Only the lines from the one containing "E, an MIT-led" through the one containing "sty orange-hued landscapes, Perron" should be printed, exactly as they appear below, with both ends included.

__Source records__.
::::::
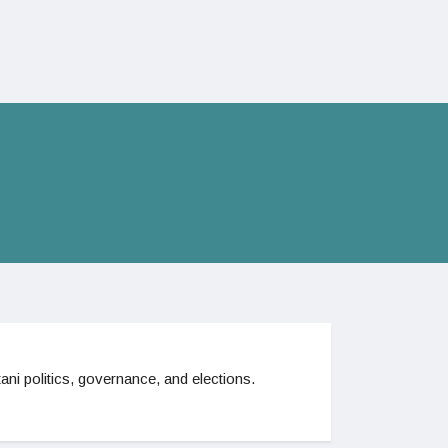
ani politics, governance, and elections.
::::::
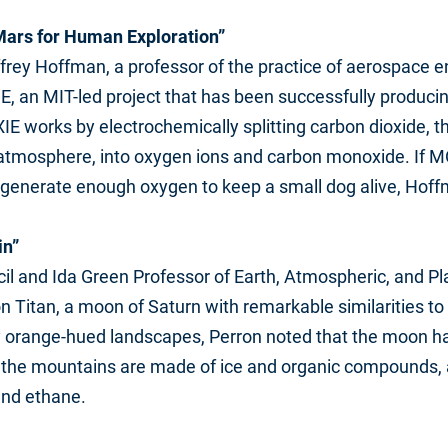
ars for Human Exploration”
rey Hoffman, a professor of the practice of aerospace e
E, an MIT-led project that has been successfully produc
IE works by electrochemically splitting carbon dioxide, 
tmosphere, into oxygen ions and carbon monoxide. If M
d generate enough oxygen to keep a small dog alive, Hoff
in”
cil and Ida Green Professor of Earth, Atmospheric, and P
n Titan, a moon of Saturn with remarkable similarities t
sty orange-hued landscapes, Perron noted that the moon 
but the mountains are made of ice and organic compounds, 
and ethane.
::::::
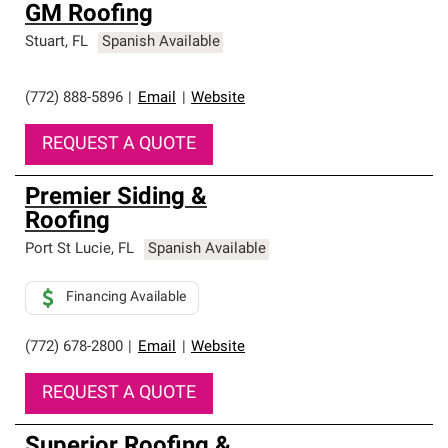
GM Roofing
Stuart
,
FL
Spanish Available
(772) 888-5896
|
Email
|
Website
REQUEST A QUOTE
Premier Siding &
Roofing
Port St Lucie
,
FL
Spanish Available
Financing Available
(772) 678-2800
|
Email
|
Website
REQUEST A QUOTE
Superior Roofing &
::::::
__Reply__.
E, an MIT-led project that has been successfully produc
IE works by electrochemically splitting carbon dioxide, 
tmosphere, into oxygen ions and carbon monoxide. If M
d generate enough oxygen to keep a small dog alive, Hoff
in”
cil and Ida Green Professor of Earth, Atmospheric, and P
n Titan, a moon of Saturn with remarkable similarities t
sty orange-hued landscapes, Perron noted that the moon 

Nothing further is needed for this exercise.